- Yanis Kanidis
- Born: January 1, 1930 Tbilisi, Georgian Soviet Socialist Republic
- Died: September 3, 2004 (aged 74) Beslan, North Ossetia, Russia
- Citizenship: USSR Russia
- Occupation: Teacher
- Awards: Badge of honor “For the protection of human rights”

= Yanis Kanidis =

Self-sacrificing victim of the 2004 Beslan hostage crisis

Yanis Kanidis (Γιάννης Κανίδης, Иван Константинович Каниди; January 1, 1930 - September 3, 2004) was a Russian physical education teacher, born in Georgia of Caucasus Greek origin.

==Hostage crisis==
When armed Chechen extremists took more than 1,200 school children and adults hostage on September 1, 2004, in the Russian town of Beslan in North Ossetia, in what has become known as the Beslan school hostage crisis, 74-year-old Kanidis insisted on staying with his students, helped them survive and ultimately died to save their lives.

Two days after the start of the hostage taking, a number of nursing mothers were allowed to leave the building with their babies. The commander of the terrorist squad saw Kanidis, an elderly sickly man, and offered to allow him to leave as well. But Kanidis refused, saying he would stay "with [his] students till the end". And throughout the ordeal, Kanidis guarded and fought for the lives of his students as best he could. When the children were succumbing to the sweltering heat, stuffy air and thirst, Kanidis approached the terrorists insisting that "You have to give them something to drink, at least to the smallest children". When he was heavily beaten with the butt of a rifle by one of the terrorists, Kanidis continued defiantly, "How dare you!? You claim you are people of the Caucasus region, but here in the Caucasus even a dog wouldn't turn down the request of an old man!" At which point the terrorists allowed Kanidis to wet one of the bibs of the children and pass it around to dampen the mouths of the smallest children who were choking from thirst.

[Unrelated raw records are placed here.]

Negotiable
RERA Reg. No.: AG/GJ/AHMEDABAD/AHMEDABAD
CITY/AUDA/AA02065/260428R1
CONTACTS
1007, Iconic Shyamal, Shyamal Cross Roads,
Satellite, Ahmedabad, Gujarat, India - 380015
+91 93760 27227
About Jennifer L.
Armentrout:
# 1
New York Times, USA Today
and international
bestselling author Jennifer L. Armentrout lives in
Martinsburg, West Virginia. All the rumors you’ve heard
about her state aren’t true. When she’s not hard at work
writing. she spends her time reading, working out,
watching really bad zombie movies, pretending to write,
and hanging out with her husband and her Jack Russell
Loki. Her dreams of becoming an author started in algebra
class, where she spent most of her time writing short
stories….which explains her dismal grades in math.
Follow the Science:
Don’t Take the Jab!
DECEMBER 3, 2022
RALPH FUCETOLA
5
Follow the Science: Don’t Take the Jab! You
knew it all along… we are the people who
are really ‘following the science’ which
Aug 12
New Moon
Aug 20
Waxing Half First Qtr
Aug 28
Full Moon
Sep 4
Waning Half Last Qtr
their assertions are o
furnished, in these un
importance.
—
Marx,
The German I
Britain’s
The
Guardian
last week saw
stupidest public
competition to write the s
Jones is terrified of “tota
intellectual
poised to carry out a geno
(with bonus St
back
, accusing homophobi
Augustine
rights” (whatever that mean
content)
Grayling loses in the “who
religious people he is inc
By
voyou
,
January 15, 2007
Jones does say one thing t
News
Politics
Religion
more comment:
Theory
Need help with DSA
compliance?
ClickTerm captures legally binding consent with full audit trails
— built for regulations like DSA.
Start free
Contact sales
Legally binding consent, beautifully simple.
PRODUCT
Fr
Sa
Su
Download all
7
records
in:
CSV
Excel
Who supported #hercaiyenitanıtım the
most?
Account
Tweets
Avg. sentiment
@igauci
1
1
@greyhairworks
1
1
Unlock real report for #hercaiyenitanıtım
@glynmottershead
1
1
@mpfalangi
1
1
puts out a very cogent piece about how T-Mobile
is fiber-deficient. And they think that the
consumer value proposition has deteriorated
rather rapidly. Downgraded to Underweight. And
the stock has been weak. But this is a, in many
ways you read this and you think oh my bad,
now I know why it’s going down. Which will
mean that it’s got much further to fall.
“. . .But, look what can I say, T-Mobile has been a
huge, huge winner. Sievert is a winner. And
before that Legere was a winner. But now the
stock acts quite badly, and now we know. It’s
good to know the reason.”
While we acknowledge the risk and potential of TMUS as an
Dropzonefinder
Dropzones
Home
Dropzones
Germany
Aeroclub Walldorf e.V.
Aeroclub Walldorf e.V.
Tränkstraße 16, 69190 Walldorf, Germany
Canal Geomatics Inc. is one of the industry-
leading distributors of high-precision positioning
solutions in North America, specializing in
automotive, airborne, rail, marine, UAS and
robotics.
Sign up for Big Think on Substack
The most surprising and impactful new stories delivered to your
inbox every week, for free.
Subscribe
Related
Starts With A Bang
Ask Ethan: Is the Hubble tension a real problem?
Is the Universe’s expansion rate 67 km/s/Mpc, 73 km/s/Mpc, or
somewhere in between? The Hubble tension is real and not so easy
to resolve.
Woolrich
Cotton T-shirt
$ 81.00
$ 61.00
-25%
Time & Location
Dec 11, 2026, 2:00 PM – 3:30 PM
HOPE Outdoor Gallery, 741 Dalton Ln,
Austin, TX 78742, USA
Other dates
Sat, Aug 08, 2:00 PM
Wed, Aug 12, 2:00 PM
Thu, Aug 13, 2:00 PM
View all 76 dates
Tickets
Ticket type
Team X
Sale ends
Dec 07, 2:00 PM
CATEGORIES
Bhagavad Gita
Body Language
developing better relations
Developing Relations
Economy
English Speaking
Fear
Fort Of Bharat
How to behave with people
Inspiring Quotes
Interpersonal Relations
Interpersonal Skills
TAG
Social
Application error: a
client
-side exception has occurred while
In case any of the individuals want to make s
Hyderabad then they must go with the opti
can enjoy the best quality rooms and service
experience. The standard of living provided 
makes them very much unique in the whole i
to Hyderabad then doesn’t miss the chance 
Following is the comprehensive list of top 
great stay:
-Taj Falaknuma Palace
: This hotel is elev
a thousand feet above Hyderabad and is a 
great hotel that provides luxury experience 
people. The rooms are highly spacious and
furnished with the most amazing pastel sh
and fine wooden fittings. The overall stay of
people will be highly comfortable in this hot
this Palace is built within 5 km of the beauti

The surviving hostages tell how he repeatedly risked his own life in order to save those of the children and how he moved explosives which had been placed near the children, and tried to prevent others from being detonated.

Kanidis was killed on the third day of the hostage taking. The circumstances of his death remain unclear. According to the Israeli newspaper Yediot Aharonot, he was killed when he jumped on a grenade the terrorists had thrown at fleeing children, sacrificing his life to save theirs. According to the Greek/English newspaper Kathimerini, he was shot when he tried to dismantle a ceiling fan that had been wired to an explosive device. According to a feature by C.J. Chivers, Esquire, June 2006 Kanidis was killed while struggling with one of the terrorists, trying to buy time for others to escape. His last words were: "Get the children out!"

Afterwards one of the saved students compared him to the Polish man Janusz Korczak, who had accompanied his pupils to Treblinka.

==Awards and memorials==
On December 9, 2004, Kanidis was posthumously awarded the medal For Protection of Human Rights by the Russian Government. Later in the same month, one of the two new schools being constructed to replace the school destroyed in the attack was named "Ivan Kanidis".